Answer
The high-tension string has about $7\%$ more tension.
Work Step by Step
Relate the frequency f, length L, tension $F_T$, and mass per unit length, $\mu$.
$$f=\frac{v}{2L}=\frac{1}{2L}\sqrt{\frac{F_T}{\mu}}$$
The mass per unit length is the density multiplied by the cross-sectional area.
$$f=\frac{1}{2L}\sqrt{\frac{F_T}{\rho\pi r^2}}$$
Solve for the tension.
$$F_T=4L^2\rho f^2\pi r^2$$
Take the ratio of high (H) to low (L) tensions.

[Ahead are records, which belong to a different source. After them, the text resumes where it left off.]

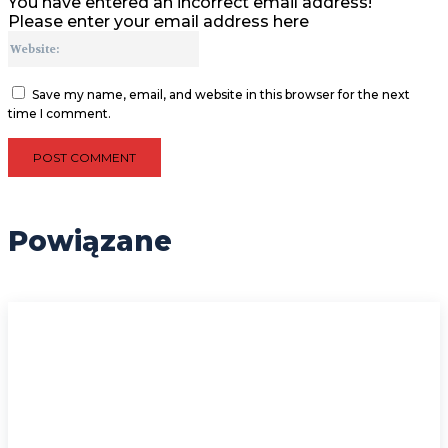
You have entered an incorrect email address!
Please enter your email address here
Website:
Save my name, email, and website in this browser for the next
time I comment.
Powiązane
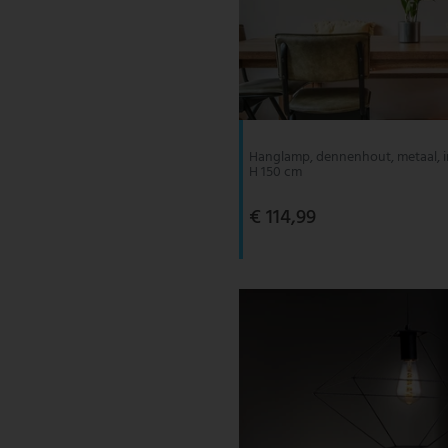
Hanglamp, dennenhout, metaal, i
H 150 cm
€ 114,99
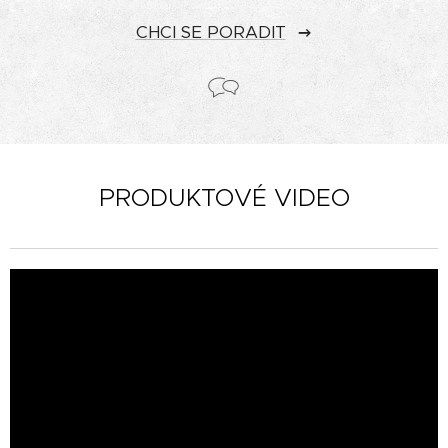
CHCI SE PORADIT
PRODUKTOVÉ VIDEO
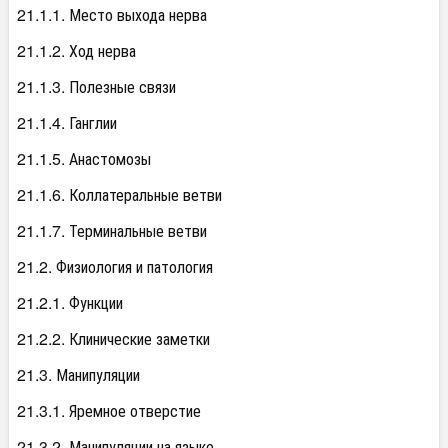
21.1.1. Место выхода нерва
21.1.2. Ход нерва
21.1.3. Полезные связи
21.1.4. Ганглии
21.1.5. Анастомозы
21.1.6. Коллатеральные ветви
21.1.7. Терминальные ветви
21.2. Физиология и патология
21.2.1. Функции
21.2.2. Клинические заметки
21.3. Манипуляции
21.3.1. Яремное отверстие
21.3.2. Манипуляции на языке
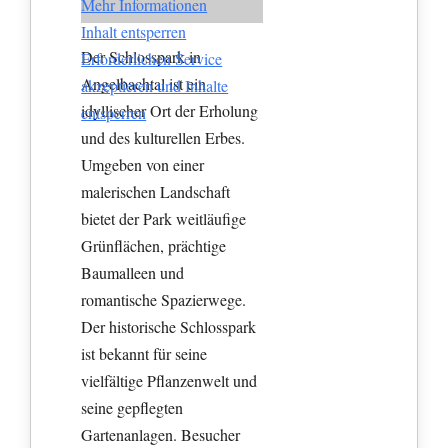
Mehr Informationen
Inhalt entsperren
Der Schlosspark in
Erforderlichen Service
Angelbachtal ist ein
akzeptieren und Inhalte
idyllischer Ort der Erholung
entsperren
und des kulturellen Erbes.
Umgeben von einer
malerischen Landschaft
bietet der Park weitläufige
Grünflächen, prächtige
Baumalleen und
romantische Spazierwege.
Der historische Schlosspark
ist bekannt für seine
vielfältige Pflanzenwelt und
seine gepflegten
Gartenanlagen. Besucher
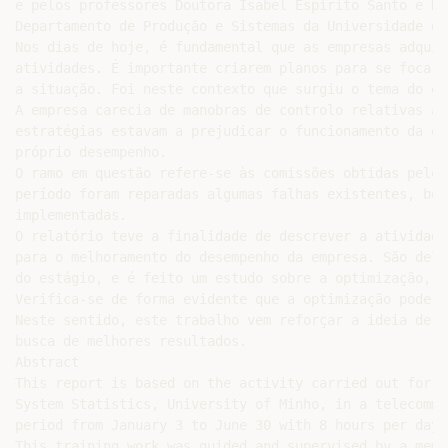
e pelos professores Doutora Isabel Espírito Santo e Do
Departamento de Produção e Sistemas da Universidade do 
Nos dias de hoje, é fundamental que as empresas adquir
atividades. É importante criarem planos para se focare
a situação. Foi neste contexto que surgiu o tema do est
A empresa carecia de manobras de controlo relativas à 
estratégias estavam a prejudicar o funcionamento da em
próprio desempenho.

O ramo em questão refere-se às comissões obtidas pelos
período foram reparadas algumas falhas existentes, bem
implementadas.

O relatório teve a finalidade de descrever a atividade
para o melhoramento do desempenho da empresa. São deli
do estágio, e é feito um estudo sobre a optimização, c
Verifica-se de forma evidente que a optimização pode s
Neste sentido, este trabalho vem reforçar a ideia de q
busca de melhores resultados.

Abstract

This report is based on the activity carried out for s
System Statistics, University of Minho, in a telecommu
period from January 3 to June 30 with 8 hours per day,
This training work was guided and supervised by a memb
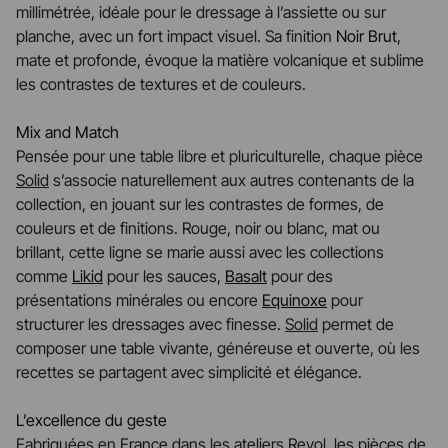
millimétrée, idéale pour le dressage à l’assiette ou sur
planche, avec un fort impact visuel. Sa finition
Noir Brut
,
mate et profonde, évoque la matière volcanique et sublime
les contrastes de textures et de couleurs.
Mix and Match
Pensée pour une table libre et pluriculturelle, chaque pièce
Solid
s’associe naturellement aux autres contenants de la
collection, en jouant sur les contrastes de formes, de
couleurs et de finitions. Rouge, noir ou blanc, mat ou
brillant, cette ligne se marie aussi avec les collections
comme
Likid
pour les sauces,
Basalt
pour des
présentations minérales ou encore
Equinoxe
pour
structurer les dressages avec finesse.
Solid
permet de
composer une table vivante, généreuse et ouverte, où les
recettes se partagent avec simplicité et élégance.
L’excellence du geste
Fabriquées en France dans les ateliers Revol, les pièces de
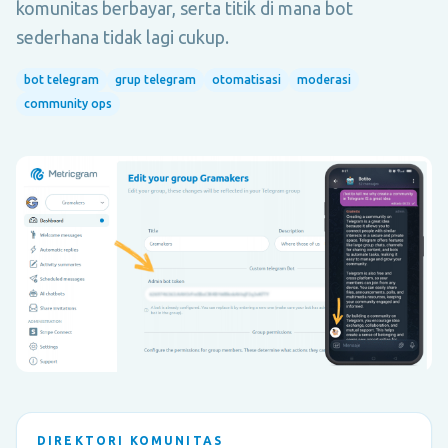
komunitas berbayar, serta titik di mana bot
sederhana tidak lagi cukup.
bot telegram
grup telegram
otomatisasi
moderasi
community ops
DIREKTORI KOMUNITAS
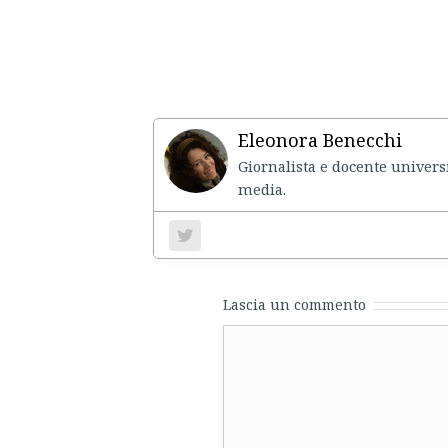
Eleonora Benecchi
Giornalista e docente universi
media.
Lascia un commento
Comment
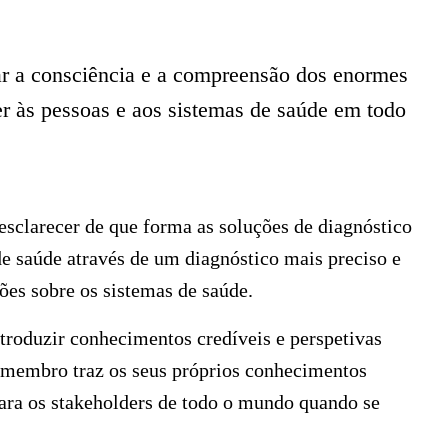
r a consciência e a compreensão dos enormes
er às pessoas e aos sistemas de saúde em todo
sclarecer de que forma as soluções de diagnóstico
de saúde através de um diagnóstico mais preciso e
es sobre os sistemas de saúde.
troduzir conhecimentos credíveis e perspetivas
a membro traz os seus próprios conhecimentos
ara os stakeholders de todo o mundo quando se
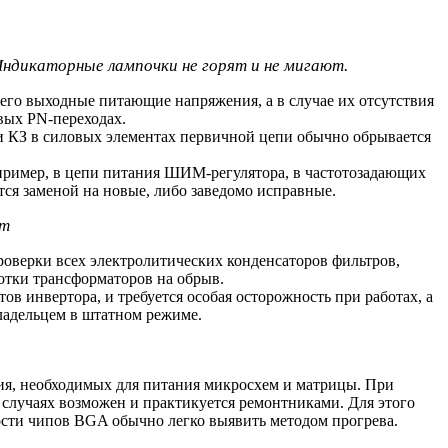
 Индикаторные лампочки не горят и не мигают.
его выходные питающие напряжения, а в случае их отсутствия
вых PN-переходах.
ри КЗ в силовых элементах первичной цепи обычно обрывается
апример, в цепи питания ШИМ-регулятора, в частотозадающих
я заменой на новые, либо заведомо исправные.
ет
роверки всех электролитических конденсаторов фильтров,
мотки трансформаторов на обрыв.
ов инвертора, и требуется особая осторожность при работах, а
ладельцем в штатном режиме.
ния, необходимых для питания микросхем и матрицы. При
случаях возможен и практикуется ремонтниками. Для этого
сти чипов BGA обычно легко выявить методом прогрева.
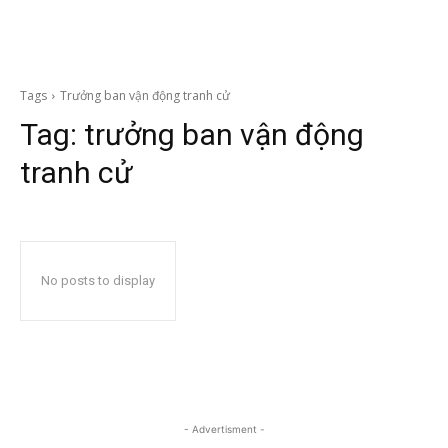
Tags
Trưởng ban vận động tranh cử
Tag:
trưởng ban vận động
tranh cử
No posts to display
- Advertisment -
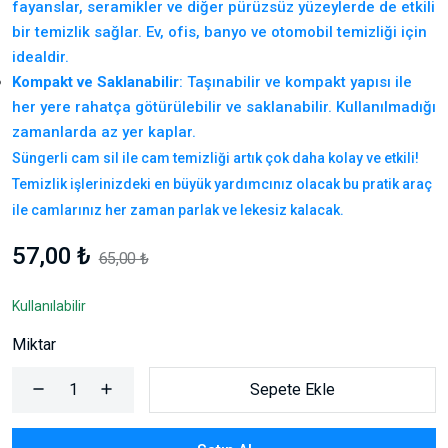
fayanslar, seramikler ve diğer pürüzsüz yüzeylerde de etkili
bir temizlik sağlar. Ev, ofis, banyo ve otomobil temizliği için
idealdir.
Kompakt ve Saklanabilir
: Taşınabilir ve kompakt yapısı ile
her yere rahatça götürülebilir ve saklanabilir. Kullanılmadığı
zamanlarda az yer kaplar.
Süngerli cam sil ile cam temizliği artık çok daha kolay ve etkili!
Temizlik işlerinizdeki en büyük yardımcınız olacak bu pratik araç
ile camlarınız her zaman parlak ve lekesiz kalacak.
57,00 ₺
65,00 ₺
Kullanılabilir
Miktar
Sepete Ekle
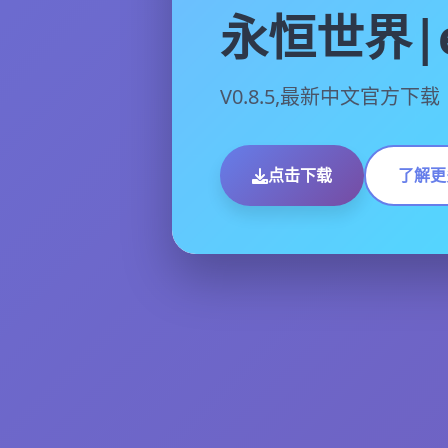
永恒世界|e
V0.8.5,最新中文官方下载
点击下载
了解更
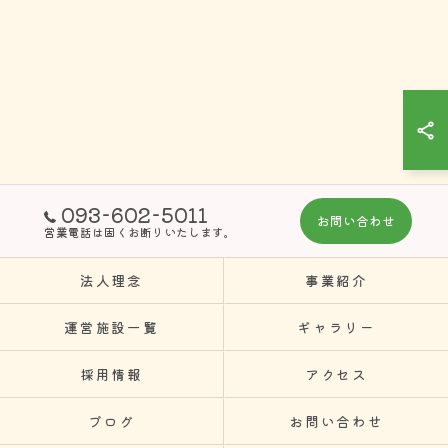
093-602-5011
お問い合わせ
営業電話は固くお断りいたします。
法人理念
事業紹介
運営施設一覧
ギャラリー
採用情報
アクセス
ブログ
お問い合わせ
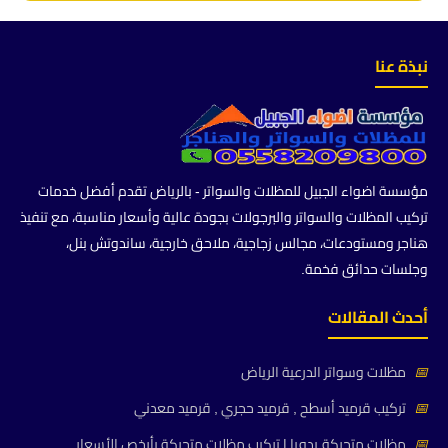
نبذة عنا
مؤسسة اضواء الجبيل للمظلات والسواتر - بالرياض تقدم أفضل خدمات
تركيب المظلات والسواتر والبرجولات بجودة عالية وأسعار مناسبة، مع تنفيذ
هناجر ومستودعات، مجالس زجاجية، ملاحق خارجية، ساندوتش بنل،
وجلسات حدائق فخمة.
أحدث المقالات
📅
مظلات وسواتر الدرعية الرياض
📅
تركيب قرميد أسطح , قرميد حجري , قرميد معدني
📅
مظلات متحركة يدويا | تركيب مظلات متحركة بأرخص الأسعار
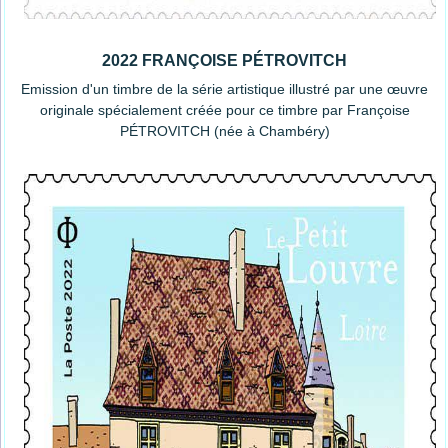
2022 FRANÇOISE PÉTROVITCH
Emission d'un timbre de la série artistique illustré par une œuvre
originale spécialement créée pour ce timbre par Françoise
PÉTROVITCH (née à Chambéry)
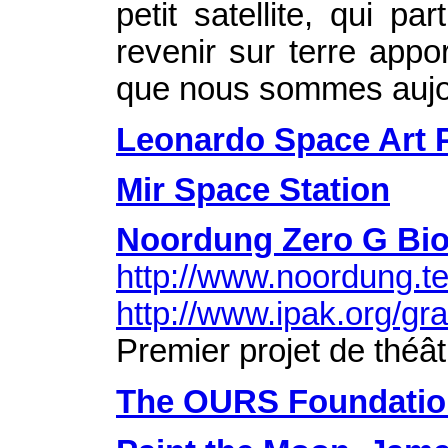
petit satellite, qui 
revenir sur terre app
que nous sommes aujou
Leonardo Space Art P
Mir Space Station
Noordung Zero G Bio
http://www.noordung.te
http://www.ipak.org/gra
Premier projet de théât
The OURS Foundatio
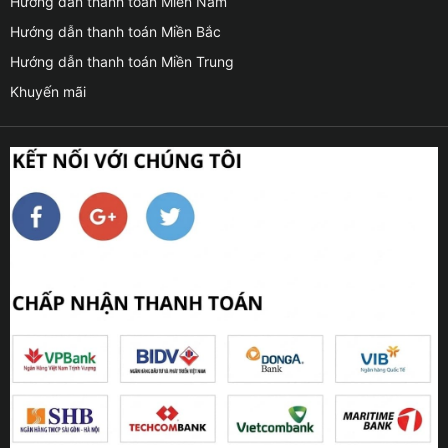
Hướng dẫn thanh toán Miền Nam
Hướng dẫn thanh toán Miền Bắc
Hướng dẫn thanh toán Miền Trung
Khuyến mãi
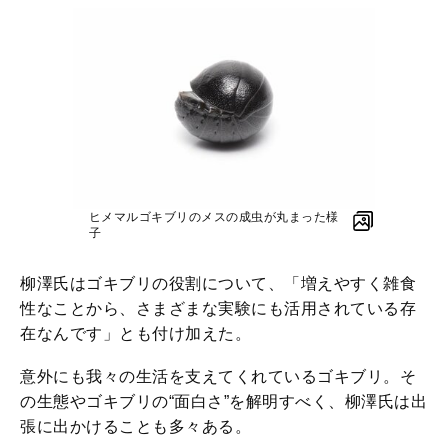
ヒメマルゴキブリのメスの成虫が丸まった様
子
柳澤氏はゴキブリの役割について、「増えやすく雑食
性なことから、さまざまな実験にも活用されている存
在なんです」とも付け加えた。
意外にも我々の生活を支えてくれているゴキブリ。そ
の生態やゴキブリの“面白さ”を解明すべく、柳澤氏は出
張に出かけることも多々ある。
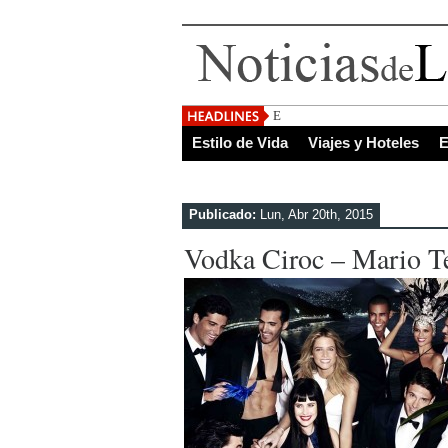
El Salvador, uno de los de
Estilo de Vida
Viajes y Hoteles
E
Publicado:
Lun, Abr 20th, 2015
Vodka Ciroc – Mario T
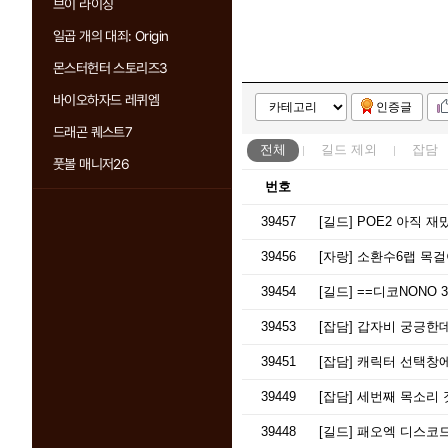
브이 라이징
일곱 개의 대죄: Origin
몬스터헌터 스토리즈3
바이오하자드 레퀴엠
인증글
드래곤 퀘스트7
전체
길드
제외
잡담
풋볼 매니저26
번호
39457
[길드]
POE2 아직 재
39456
[자랑]
소환수6랩 목걸
39454
[길드]
==디코NONO 3
39453
[잡담]
갑자비 궁긍한데
39451
[잡담]
캐릭터 선택창에
39449
[잡담]
세번째 목소리 겟
39448
[길드]
패오엑 디스코드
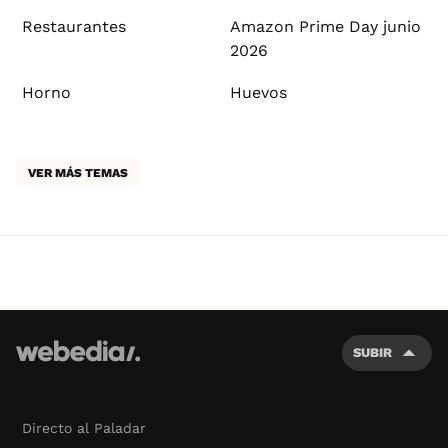
Restaurantes
Amazon Prime Day junio
2026
Horno
Huevos
VER MÁS TEMAS
SUBIR
Directo al Paladar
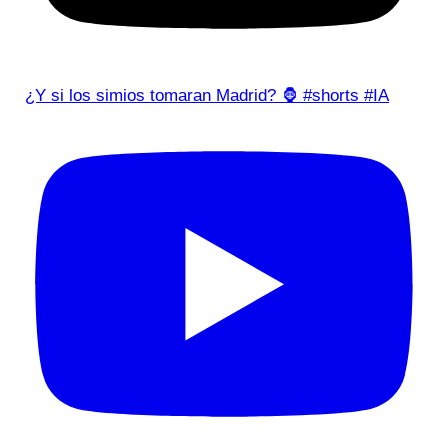
¿Y si los simios tomaran Madrid? 🦍 #shorts #IA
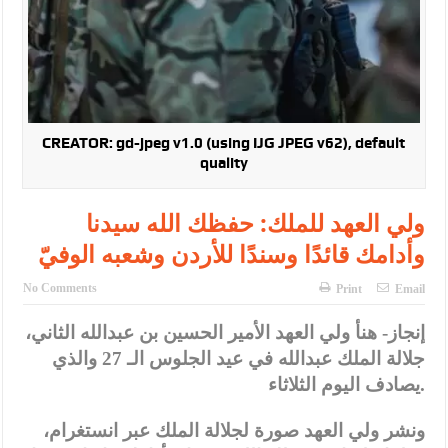
CREATOR: gd-jpeg v1.0 (using IJG JPEG v62), default
quality
ولي العهد للملك: حفظك الله سيدنا
وأدامك قائدًا وسندًا للأردن وشعبه الوفيّ
No Comments
Print
Email
إنجاز- هنأ ولي العهد الأمير الحسين بن عبدالله الثاني،
جلالة الملك عبدالله في عيد الجلوس الـ 27 والذي
يصادف اليوم الثلاثاء.
ونشر ولي العهد صورة لجلالة الملك عبر انستغرام،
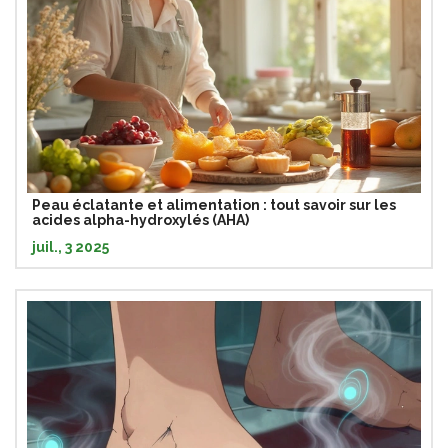
Peau éclatante et alimentation : tout savoir sur les
acides alpha-hydroxylés (AHA)
juil., 3 2025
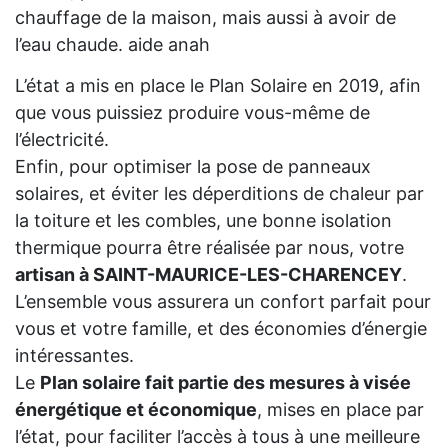
chauffage de la maison, mais aussi à avoir de
l’eau chaude. aide anah
L’état a mis en place le Plan Solaire en 2019, afin
que vous puissiez produire vous-même de
l’électricité.
Enfin, pour optimiser la pose de panneaux
solaires, et éviter les déperditions de chaleur par
la toiture et les combles, une bonne isolation
thermique pourra être réalisée par nous, votre
artisan à SAINT-MAURICE-LES-CHARENCEY
.
L’ensemble vous assurera un confort parfait pour
vous et votre famille, et des économies d’énergie
intéressantes.
Le
Plan solaire fait partie des mesures à visée
énergétique et économique
, mises en place par
l’état, pour faciliter l’accès à tous à une meilleure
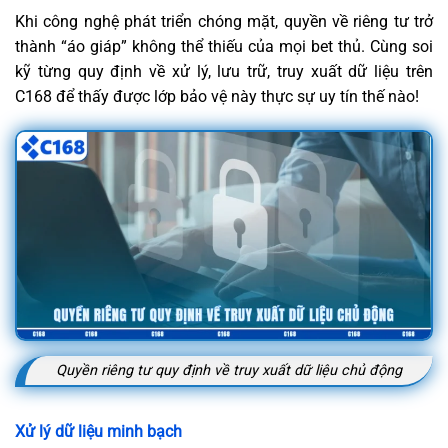
Khi công nghệ phát triển chóng mặt, quyền về riêng tư trở
thành “áo giáp” không thể thiếu của mọi bet thủ. Cùng soi
kỹ từng quy định về xử lý, lưu trữ, truy xuất dữ liệu trên
C168 để thấy được lớp bảo vệ này thực sự uy tín thế nào!
Quyền riêng tư quy định về truy xuất dữ liệu chủ động
Xử lý dữ liệu minh bạch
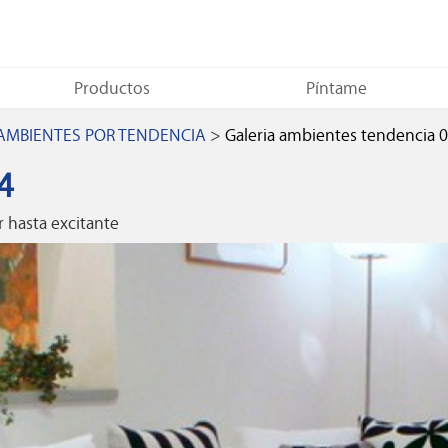
Productos
Píntame
 AMBIENTES POR TENDENCIA
>
Galeria ambientes tendencia 
4
r hasta excitante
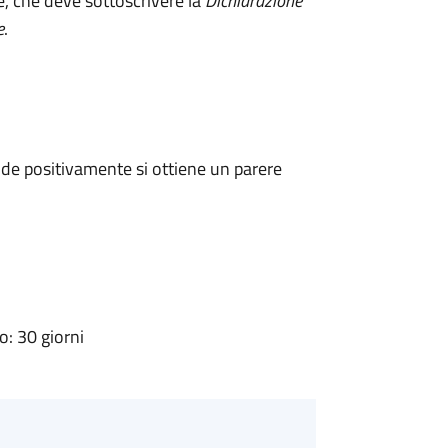
e, che deve sottoscrivere la
Dichiarazione
e
.
de positivamente si ottiene un parere
: 30 giorni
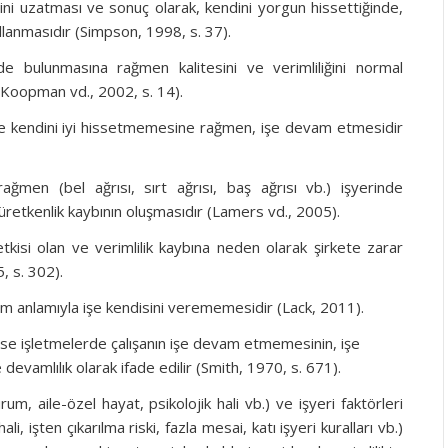
sini uzatması ve sonuç olarak, kendini yorgun hissettiğinde,
llanmasıdır (Simpson, 1998, s. 37).
nde bulunmasına rağmen kalitesini ve verimliliğini normal
 (Koopman vd., 2002, s. 14).
 ve kendini iyi hissetmemesine rağmen, işe devam etmesidir
rağmen (bel ağrısı, sırt ağrısı, baş ağrısı vb.) işyerinde
etkenlik kaybının oluşmasıdır (Lamers vd., 2005).
tkisi olan ve verimlilik kaybına neden olarak şirkete zarar
, s. 302).
tam anlamıyla işe kendisini verememesidir (Lack, 2011).
ise işletmelerde çalışanın işe devam etmemesinin, işe
 devamlılık olarak ifade edilir (Smith, 1970, s. 671).
rum, aile-özel hayat, psikolojik hali vb.) ve işyeri faktörleri
i, işten çıkarılma riski, fazla mesai, katı işyeri kuralları vb.)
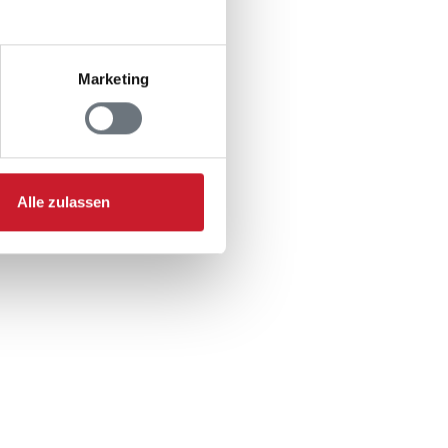
0 m
Marketing
: 2
Alle zulassen
 (doppel): 1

$$\frac{F_{T,high}}{F_{T,low}}=\frac{4L^2\rho f^2\pi r_H^2}{4L^2\rho f^2\pi r_L^2}$$
The 2 strings are tuned to the same frequency, they have the same length, and the nylon density is the same.
$$\frac{F_{T,high}}{F_{T,low}}=\frac{ r_H^2}{ r_L^2}=\frac{ d_H^2}{ d_L^2}$$
$$\frac{F_{T,high}}{F_{T,low}}=\frac{ (0.724mm)^2}{ (0.699mm)^2}=1.07$$
The high-tension string has about $7\%$ more tension.